(Material provided begins)

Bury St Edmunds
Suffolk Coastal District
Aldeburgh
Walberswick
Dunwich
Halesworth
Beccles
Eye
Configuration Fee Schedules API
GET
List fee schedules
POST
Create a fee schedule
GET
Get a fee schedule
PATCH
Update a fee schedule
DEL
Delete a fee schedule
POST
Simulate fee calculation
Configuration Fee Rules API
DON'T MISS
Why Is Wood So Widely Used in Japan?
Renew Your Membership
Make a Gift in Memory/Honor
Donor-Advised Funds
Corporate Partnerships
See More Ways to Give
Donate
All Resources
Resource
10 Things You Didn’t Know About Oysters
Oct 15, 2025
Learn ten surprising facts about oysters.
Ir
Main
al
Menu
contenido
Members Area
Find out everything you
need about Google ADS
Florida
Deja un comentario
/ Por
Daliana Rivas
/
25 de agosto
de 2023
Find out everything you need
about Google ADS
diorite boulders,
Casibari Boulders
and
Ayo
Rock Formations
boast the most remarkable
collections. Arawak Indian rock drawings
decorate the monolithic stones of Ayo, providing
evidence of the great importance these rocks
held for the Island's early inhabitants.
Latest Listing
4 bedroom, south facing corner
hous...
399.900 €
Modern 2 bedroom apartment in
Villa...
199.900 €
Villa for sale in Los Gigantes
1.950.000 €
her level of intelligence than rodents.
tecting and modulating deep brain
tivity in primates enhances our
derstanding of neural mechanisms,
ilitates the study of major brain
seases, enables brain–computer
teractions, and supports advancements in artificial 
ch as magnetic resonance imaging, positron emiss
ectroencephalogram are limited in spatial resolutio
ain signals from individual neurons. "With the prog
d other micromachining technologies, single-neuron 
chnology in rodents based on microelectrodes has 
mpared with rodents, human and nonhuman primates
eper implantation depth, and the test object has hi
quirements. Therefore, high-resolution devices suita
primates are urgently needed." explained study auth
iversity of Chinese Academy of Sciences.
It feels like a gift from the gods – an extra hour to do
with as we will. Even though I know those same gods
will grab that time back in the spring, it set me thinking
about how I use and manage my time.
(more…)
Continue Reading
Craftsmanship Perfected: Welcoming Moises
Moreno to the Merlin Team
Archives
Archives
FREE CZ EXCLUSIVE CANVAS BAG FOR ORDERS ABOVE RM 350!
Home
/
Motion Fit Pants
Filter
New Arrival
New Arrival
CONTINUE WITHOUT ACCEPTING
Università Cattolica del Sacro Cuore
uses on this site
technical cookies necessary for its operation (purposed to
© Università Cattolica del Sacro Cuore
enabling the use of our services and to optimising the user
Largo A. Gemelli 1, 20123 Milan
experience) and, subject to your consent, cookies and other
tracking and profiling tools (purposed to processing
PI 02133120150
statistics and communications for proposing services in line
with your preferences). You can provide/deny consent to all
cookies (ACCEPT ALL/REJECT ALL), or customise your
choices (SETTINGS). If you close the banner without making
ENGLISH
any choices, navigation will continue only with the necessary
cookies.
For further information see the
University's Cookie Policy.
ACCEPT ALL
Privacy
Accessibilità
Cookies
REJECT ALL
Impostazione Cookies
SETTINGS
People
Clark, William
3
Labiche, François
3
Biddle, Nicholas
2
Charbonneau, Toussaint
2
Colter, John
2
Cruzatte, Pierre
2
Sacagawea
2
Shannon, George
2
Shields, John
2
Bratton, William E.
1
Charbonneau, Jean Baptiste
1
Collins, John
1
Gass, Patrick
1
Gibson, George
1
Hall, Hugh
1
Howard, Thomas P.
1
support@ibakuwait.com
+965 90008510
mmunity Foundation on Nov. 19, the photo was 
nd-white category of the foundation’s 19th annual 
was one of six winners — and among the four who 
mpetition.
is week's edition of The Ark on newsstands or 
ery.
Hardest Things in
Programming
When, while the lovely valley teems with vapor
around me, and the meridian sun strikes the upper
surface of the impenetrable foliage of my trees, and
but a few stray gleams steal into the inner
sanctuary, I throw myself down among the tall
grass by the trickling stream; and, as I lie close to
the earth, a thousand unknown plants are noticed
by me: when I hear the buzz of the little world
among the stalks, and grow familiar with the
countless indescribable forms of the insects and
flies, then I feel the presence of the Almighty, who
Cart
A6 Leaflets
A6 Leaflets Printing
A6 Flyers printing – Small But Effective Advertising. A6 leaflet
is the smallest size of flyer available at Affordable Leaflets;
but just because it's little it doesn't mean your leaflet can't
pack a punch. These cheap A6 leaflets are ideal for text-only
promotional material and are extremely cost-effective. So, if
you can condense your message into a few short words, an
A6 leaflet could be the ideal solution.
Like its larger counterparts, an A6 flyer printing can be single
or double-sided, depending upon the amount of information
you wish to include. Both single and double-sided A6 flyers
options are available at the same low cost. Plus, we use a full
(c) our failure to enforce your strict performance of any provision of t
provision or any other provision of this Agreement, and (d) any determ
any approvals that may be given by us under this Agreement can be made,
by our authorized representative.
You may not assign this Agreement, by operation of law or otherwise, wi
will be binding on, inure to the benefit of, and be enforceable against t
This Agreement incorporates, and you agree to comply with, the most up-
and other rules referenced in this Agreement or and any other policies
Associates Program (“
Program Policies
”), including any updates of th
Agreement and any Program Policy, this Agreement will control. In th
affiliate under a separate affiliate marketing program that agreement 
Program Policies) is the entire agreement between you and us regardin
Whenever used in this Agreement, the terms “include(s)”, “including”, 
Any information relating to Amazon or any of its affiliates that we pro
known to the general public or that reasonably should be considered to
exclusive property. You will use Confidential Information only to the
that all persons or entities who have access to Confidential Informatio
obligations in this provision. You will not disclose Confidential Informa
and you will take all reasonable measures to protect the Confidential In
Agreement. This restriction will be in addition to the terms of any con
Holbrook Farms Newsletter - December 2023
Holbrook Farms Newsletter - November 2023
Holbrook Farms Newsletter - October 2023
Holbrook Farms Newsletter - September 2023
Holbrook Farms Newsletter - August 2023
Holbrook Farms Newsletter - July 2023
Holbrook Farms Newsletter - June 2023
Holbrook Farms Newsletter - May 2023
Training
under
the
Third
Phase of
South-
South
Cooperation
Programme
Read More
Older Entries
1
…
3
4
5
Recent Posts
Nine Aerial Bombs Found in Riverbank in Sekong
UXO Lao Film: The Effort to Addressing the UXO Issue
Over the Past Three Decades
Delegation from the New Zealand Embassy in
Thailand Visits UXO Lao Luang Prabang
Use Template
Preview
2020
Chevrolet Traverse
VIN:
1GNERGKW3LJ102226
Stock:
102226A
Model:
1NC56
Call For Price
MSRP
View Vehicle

(Material provided ends)

Each line in the listing needs to be copied exactly.

Bury St Edmunds
Suffolk Coastal District
Aldeburgh
Walberswick
Dunwich
Halesworth
Beccles
Eye
Configuration Fee Schedules API
GET
List fee schedules
POST
Create a fee schedule
GET
Get a fee schedule
PATCH
Update a fee schedule
DEL
Delete a fee schedule
POST
Simulate fee calculation
Configuration Fee Rules API
DON'T MISS
Why Is Wood So Widely Used in Japan?
Renew Your Membership
Make a Gift in Memory/Honor
Donor-Advised Funds
Corporate Partnerships
See More Ways to Give
Donate
All Resources
Resource
10 Things You Didn’t Know About Oysters
Oct 15, 2025
Learn ten surprising facts about oysters.
Ir
Main
al
Menu
contenido
Members Area
Find out everything you
need about Google ADS
Florida
Deja un comentario
/ Por
Daliana Rivas
/
25 de agosto
de 2023
Find out everything you need
about Google ADS
diorite boulders,
Casibari Boulders
and
Ayo
Rock Formations
boast the most remarkable
collections. Arawak Indian rock drawings
decorate the monolithic stones of Ayo, providing
evidence of the great importance these rocks
held for the Island's early inhabitants.
Latest Listing
4 bedroom, south facing corner
hous...
399.900 €
Modern 2 bedroom apartment in
Villa...
199.900 €
Villa for sale in Los Gigantes
1.950.000 €
her level of intelligence than rodents.
tecting and modulating deep brain
tivity in primates enhances our
derstanding of neural mechanisms,
ilitates the study of major brain
seases, enables brain–computer
teractions, and supports advancements in artificial 
ch as magnetic resonance imaging, positron emiss
ectroencephalogram are limited in spatial resolutio
ain signals from individual neurons. "With the prog
d other micromachining technologies, single-neuron 
chnology in rodents based on microelectrodes has 
mpared with rodents, human and nonhuman primates
eper implantation depth, and the test object has hi
quirements. Therefore, high-resolution devices suita
primates are urgently needed." explained study auth
iversity of Chinese Academy of Sciences.
It feels like a gift from the gods – an extra hour to do
with as we will. Even though I know those same gods
will grab that time back in the spring, it set me thinking
about how I use and manage my time.
(more…)
Continue Reading
Craftsmanship Perfected: Welcoming Moises
Moreno to the Merlin Team
Archives
Archives
FREE CZ EXCLUSIVE CANVAS BAG FOR ORDERS ABOVE RM 350!
Home
/
Motion Fit Pants
Filter
New Arrival
New Arrival
CONTINUE WITHOUT ACCEPTING
Università Cattolica del Sacro Cuore
uses on this site
technical cookies necessary for its operation (purposed to
© Università Cattolica del Sacro Cuore
enabling the use of our services and to optimising the user
Largo A. Gemelli 1, 20123 Milan
experience) and, subject to your consent, cookies and other
tracking and profiling tools (purposed to processing
PI 02133120150
statistics and communications for proposing services in line
with your preferences). You can provide/deny consent to all
cookies (ACCEPT ALL/REJECT ALL), or customise your
choices (SETTINGS). If you close the banner without making
ENGLISH
any choices, navigation will continue only with the necessary
cookies.
For further information see the
University's Cookie Policy.
ACCEPT ALL
Privacy
Accessibilità
Cookies
REJECT ALL
Impostazione Cookies
SETTINGS
People
Clark, William
3
Labiche, François
3
Biddle, Nicholas
2
Charbonneau, Toussaint
2
Colter, John
2
Cruzatte, Pierre
2
Sacagawea
2
Shannon, George
2
Shields, John
2
Bratton, William E.
1
Charbonneau, Jean Baptiste
1
Collins, John
1
Gass, Patrick
1
Gibson, George
1
Hall, Hugh
1
Howard, Thomas P.
1
support@ibakuwait.com
+965 90008510
mmunity Foundation on Nov. 19, the photo was 
nd-white category of the foundation’s 19th annual 
was one of six winners — and among the four who 
mpetition.
is week's edition of The Ark on newsstands or 
ery.
Hardest Things in
Programming
When, while the lovely valley teems with vapor
around me, and the meridian sun strikes the upper
surface of the impenetrable foliage of my trees, and
but a few stray gleams steal into the inner
sanctuary, I throw myself down among the tall
grass by the trickling stream; and, as I lie close to
the earth, a thousand unknown plants are noticed
by me: when I hear the buzz of the little world
among the stalks, and grow familiar with the
countless indescribable forms of the insects and
flies, then I feel the presence of the Almighty, who
Cart
A6 Leaflets
A6 Leaflets Printing
A6 Flyers printing – Small But Effective Advertising. A6 leaflet
is the smallest size of flyer available at Affordable Leaflets;
but just because it's little it doesn't mean your leaflet can't
pack a punch. These cheap A6 leaflets are ideal for text-only
promotional material and are extremely cost-effective. So, if
you can condense your message into a few short words, an
A6 leaflet could be the ideal solution.
Like its larger counterparts, an A6 flyer printing can be single
or double-sided, depending upon the amount of information
you wish to include. Both single and double-sided A6 flyers
options are available at the same low cost. Plus, we use a full
(c) our failure to enforce your strict performance of any provision of t
provision or any other provision of this Agreement, and (d) any determ
any approvals that may be given by us under this Agreement can be made,
by our authorized representative.
You may not assign this Agreement, by operation of law or otherwise, wi
will be binding on, inure to the benefit of, and be enforceable against t
This Agreement incorporates, and you agree to comply with, the most up-
and other rules referenced in this Agreement or and any other policies
Associates Program (“
Program Policies
”), including any updates of th
Agreement and any Program Policy, this Agreement will control. In th
affiliate under a separate affiliate marketing program that agreement 
Program Policies) is the entire agreement between you and us regardin
Whenever used in this Agreement, the terms “include(s)”, “including”, 
Any information relating to Amazon or any of its affiliates that we pro
known to the general public or that reasonably should be considered to
exclusive property. You will use Confidential Information only to the
that all persons or entities who have access to Confidential Informatio
obligations in this provision. You will not disclose Confidential Informa
and you will take all reasonable measures to protect the Confidential In
Agreement. This restriction will be in addition to the terms of any con
Holbrook Farms Newsletter - December 2023
Holbrook Farms Newsletter - November 2023
Holbrook Farms Newsletter - October 2023
Holbrook Farms Newsletter - September 2023
Holbrook Farms Newsletter - August 2023
Holbrook Farms Newsletter - July 2023
Holbrook Farms Newsletter - June 2023
Holbrook Farms Newsletter - May 2023
Training
under
the
Third
Phase of
South-
South
Cooperation
Programme
Read More
Older Entries
1
…
3
4
5
Recent Posts
Nine Aerial Bombs Found in Riverbank in Sekong
UXO Lao Film: The Effort to Addressing the UXO Issue
Over the Past Three Decades
Delegation from the New Zealand Embassy in
Thailand Visits UXO Lao Luang Prabang
Use Template
Preview
2020
Chevrolet Traverse
VIN:
1GNERGKW3LJ102226
Stock:
102226A
Model:
1NC56
Call For Price
MSRP
View Vehicle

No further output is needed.